誰でも持っている、すべらない~話。 昔のブログからの転載です。


ダウンロード (2)


毎日、帰り際にJR乗って、携帯電話で株価見たり、

mixi見たりしてるのが日課になっているのだが、

最近は携帯を握り締めて、途中で寝ていることが多い。

その日も気づけば夢の中で、「京都駅~」とアナウンスが聞こえたような気がして、夢から覚めた。

いつも京都駅で新快速から普通に乗り換える。

「あ、京都や!」

すかさず電車を飛び降りて、向かいの普通に乗り換える。

電車に乗って、寝る前の続きを見ようと思い携帯を探すがどこにも無い

あれ? 携帯がない?
さっきまで握り閉めていたはずなんやけど・・・

なんどもカバンやポケットをまさぐるが見つからない。

ひょっとして新快速の座席に置き忘れたのか?

幸い、ホームの向かいにはまだ新快速が止まっていたのであわてて飛び乗った。

とりあえず、半分寝ぼけていたので、自分がどこに座っていたのか思い出せない。

とにかく一瞬の隙だったので、まだ近くの誰かが持っている、もしくはどこかに置いてあるはずである。

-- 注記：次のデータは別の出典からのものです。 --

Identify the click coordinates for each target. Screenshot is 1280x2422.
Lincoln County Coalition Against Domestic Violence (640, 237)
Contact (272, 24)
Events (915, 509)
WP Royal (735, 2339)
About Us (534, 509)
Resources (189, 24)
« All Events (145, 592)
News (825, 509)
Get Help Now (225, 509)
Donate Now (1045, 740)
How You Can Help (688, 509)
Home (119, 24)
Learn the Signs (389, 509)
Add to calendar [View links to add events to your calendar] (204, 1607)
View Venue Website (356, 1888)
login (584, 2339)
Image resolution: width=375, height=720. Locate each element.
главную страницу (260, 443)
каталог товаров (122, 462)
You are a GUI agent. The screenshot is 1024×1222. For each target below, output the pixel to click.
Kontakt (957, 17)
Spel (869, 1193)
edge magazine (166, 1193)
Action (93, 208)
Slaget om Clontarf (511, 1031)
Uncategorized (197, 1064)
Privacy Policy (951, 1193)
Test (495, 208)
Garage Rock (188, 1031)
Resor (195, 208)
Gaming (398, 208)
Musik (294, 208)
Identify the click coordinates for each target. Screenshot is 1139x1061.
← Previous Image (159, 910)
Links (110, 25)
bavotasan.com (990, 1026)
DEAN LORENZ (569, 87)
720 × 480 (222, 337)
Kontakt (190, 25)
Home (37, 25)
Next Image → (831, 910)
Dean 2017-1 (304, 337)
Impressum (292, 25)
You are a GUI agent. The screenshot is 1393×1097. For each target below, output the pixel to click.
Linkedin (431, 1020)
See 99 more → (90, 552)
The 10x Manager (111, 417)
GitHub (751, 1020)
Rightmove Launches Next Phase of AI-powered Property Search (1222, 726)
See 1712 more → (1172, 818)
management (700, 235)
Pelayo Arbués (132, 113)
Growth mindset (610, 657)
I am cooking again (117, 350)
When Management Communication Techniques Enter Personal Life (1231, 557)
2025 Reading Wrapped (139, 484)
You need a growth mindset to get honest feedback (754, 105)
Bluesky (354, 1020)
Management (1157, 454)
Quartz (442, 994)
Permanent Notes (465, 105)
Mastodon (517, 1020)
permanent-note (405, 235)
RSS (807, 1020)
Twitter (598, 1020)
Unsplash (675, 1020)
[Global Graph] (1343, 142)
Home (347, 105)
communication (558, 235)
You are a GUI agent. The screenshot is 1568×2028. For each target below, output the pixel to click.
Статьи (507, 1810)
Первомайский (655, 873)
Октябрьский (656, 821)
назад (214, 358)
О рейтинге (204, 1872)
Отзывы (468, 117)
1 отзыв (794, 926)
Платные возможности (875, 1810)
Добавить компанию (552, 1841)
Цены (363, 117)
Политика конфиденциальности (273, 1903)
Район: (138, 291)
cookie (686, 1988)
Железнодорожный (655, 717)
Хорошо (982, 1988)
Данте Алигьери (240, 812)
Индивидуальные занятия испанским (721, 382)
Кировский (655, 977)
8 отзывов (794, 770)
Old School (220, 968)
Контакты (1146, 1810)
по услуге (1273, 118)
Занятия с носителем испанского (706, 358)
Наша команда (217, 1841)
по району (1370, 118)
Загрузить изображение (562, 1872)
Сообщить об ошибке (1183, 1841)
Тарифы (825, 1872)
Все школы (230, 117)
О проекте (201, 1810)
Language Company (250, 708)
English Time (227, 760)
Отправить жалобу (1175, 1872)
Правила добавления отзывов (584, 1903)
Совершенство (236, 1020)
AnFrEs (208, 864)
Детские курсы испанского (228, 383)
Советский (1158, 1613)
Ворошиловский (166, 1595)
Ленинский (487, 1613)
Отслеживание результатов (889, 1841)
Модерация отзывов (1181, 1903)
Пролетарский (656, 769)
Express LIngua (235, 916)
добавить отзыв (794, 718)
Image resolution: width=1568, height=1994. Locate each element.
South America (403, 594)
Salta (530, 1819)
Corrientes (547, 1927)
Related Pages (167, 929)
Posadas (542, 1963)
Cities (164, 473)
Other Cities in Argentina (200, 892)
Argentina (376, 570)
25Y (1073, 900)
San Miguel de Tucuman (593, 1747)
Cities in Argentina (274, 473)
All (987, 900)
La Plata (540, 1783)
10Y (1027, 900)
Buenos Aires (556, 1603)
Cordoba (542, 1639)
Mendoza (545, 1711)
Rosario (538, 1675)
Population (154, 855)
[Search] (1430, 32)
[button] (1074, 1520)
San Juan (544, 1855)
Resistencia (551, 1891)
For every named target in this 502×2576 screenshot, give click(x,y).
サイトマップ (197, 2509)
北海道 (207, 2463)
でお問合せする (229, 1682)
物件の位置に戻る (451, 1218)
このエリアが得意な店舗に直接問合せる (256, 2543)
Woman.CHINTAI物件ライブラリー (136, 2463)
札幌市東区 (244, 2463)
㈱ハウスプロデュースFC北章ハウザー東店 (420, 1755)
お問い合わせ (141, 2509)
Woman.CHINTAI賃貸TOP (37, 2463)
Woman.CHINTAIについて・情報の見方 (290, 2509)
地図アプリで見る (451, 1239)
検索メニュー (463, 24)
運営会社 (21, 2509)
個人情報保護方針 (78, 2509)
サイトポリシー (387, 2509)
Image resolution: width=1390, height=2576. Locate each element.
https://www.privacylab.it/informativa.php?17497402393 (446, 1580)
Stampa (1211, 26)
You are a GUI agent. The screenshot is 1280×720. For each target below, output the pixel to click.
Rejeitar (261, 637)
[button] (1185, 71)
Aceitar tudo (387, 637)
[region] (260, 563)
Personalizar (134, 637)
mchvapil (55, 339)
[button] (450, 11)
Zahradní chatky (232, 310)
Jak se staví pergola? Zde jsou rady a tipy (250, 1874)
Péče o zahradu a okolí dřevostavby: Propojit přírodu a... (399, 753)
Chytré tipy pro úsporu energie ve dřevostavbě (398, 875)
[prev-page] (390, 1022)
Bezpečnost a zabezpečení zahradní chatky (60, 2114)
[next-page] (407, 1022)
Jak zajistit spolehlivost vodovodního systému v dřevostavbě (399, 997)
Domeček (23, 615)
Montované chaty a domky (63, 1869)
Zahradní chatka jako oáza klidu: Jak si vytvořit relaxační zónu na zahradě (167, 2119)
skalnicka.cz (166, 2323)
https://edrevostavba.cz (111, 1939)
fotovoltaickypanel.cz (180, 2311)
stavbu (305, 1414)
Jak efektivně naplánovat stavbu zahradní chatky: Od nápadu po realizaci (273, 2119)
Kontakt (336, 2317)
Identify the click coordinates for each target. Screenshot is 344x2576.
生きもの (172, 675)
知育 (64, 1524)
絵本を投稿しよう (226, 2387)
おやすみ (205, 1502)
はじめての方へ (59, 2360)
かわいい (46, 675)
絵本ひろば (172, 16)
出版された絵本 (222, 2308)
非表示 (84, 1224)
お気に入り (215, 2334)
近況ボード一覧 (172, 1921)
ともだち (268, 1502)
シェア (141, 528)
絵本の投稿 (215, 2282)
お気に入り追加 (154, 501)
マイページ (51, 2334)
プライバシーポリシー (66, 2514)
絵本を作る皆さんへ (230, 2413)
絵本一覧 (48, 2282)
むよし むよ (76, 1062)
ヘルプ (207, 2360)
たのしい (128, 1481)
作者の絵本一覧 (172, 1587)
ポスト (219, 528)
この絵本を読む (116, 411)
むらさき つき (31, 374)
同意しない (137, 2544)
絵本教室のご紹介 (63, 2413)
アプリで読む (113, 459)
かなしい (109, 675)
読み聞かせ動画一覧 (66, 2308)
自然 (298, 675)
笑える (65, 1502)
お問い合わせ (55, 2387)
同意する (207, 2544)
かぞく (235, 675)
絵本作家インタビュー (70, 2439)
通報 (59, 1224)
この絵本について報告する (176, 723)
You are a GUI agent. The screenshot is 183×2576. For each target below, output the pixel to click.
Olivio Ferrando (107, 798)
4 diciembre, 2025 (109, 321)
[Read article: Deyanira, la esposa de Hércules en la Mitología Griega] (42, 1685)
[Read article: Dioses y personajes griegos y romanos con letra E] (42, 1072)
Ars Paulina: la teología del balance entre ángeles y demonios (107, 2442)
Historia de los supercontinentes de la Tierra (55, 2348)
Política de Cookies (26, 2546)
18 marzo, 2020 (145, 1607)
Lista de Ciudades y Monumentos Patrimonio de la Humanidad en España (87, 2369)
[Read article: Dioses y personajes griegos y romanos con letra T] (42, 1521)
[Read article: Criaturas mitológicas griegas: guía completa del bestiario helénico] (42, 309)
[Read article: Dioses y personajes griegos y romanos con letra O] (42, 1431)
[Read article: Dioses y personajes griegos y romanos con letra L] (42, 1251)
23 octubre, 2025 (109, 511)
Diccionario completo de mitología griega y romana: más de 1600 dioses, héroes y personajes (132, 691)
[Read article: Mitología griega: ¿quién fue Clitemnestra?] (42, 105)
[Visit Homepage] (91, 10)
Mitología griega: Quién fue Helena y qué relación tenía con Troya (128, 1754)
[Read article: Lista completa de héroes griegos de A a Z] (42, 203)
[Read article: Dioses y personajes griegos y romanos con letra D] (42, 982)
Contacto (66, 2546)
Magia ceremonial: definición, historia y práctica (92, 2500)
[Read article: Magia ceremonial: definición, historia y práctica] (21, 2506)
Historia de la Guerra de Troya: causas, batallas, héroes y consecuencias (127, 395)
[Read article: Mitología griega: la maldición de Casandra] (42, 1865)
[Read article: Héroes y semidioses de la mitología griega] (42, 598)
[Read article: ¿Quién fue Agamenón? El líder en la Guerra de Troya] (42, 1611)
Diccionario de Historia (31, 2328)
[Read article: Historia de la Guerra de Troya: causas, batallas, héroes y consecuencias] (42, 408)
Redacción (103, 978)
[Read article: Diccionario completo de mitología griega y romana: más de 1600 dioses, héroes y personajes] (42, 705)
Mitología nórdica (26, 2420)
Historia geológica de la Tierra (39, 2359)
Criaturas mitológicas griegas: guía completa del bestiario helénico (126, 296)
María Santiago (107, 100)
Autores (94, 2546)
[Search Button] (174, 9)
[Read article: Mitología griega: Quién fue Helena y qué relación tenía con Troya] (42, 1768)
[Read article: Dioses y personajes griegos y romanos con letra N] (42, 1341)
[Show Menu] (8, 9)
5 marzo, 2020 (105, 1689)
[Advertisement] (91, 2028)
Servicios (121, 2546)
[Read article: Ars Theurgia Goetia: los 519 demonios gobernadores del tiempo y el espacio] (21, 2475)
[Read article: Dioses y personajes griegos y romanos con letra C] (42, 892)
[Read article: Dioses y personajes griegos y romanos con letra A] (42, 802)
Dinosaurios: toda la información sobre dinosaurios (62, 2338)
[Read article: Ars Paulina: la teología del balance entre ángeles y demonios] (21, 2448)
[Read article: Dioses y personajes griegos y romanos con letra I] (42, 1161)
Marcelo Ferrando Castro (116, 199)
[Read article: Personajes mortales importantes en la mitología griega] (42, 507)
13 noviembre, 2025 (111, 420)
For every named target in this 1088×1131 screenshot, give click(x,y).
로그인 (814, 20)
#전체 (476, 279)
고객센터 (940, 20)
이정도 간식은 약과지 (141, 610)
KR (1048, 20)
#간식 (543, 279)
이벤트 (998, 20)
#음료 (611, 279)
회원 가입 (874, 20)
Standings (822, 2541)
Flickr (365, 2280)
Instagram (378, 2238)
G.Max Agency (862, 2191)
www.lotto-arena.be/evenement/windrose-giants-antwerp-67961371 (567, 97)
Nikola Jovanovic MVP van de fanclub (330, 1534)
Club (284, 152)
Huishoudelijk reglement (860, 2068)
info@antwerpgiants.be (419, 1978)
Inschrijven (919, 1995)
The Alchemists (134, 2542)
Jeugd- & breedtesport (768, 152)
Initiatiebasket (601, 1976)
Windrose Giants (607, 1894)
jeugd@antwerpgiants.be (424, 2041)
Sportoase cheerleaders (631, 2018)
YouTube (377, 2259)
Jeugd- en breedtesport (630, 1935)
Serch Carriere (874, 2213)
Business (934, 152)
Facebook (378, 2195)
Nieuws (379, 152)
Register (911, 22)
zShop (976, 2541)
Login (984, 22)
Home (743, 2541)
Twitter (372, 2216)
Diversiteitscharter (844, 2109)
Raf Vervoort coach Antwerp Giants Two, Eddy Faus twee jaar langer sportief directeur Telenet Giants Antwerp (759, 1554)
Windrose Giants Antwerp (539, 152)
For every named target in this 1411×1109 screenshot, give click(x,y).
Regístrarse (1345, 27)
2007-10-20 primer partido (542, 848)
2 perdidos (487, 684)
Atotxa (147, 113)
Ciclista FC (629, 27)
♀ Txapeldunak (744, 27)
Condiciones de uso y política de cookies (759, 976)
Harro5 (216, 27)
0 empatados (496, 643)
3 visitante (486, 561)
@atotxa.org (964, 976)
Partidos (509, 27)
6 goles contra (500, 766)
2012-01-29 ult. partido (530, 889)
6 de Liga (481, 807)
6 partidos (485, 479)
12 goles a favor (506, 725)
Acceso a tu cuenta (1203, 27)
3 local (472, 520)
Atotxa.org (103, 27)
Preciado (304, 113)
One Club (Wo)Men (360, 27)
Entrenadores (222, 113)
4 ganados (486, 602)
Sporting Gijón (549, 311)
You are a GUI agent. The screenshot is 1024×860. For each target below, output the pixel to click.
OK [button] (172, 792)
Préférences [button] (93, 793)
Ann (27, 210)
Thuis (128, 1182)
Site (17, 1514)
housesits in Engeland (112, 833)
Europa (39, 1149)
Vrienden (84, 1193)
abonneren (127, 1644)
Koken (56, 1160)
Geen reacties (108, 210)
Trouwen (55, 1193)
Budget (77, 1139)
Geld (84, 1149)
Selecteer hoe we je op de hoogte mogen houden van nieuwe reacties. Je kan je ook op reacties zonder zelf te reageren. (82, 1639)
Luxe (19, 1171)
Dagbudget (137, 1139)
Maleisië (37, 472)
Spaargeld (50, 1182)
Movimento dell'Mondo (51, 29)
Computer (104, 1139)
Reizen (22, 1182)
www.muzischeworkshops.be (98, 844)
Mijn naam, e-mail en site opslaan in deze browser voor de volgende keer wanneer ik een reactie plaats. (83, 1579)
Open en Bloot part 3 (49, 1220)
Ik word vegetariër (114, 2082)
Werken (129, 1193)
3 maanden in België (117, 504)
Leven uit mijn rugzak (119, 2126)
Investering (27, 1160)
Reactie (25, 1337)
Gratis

なんとなく座る前の記憶がよみがえってきて、だいたいこの席だったよなあと思った場所に、ちょっと酒に酔っ払った感じのオッサンが2名座っていた。

うーむ、確かあの席だよなあ。
座席の横に落ちてしまって気づかないのかなあ?。

そのオッサンにちょっと聞いてみようかと思ったが、なんとなく勘違いしてたら嫌だと思い、とにかくオッサンが下車するまで待って見ることにした。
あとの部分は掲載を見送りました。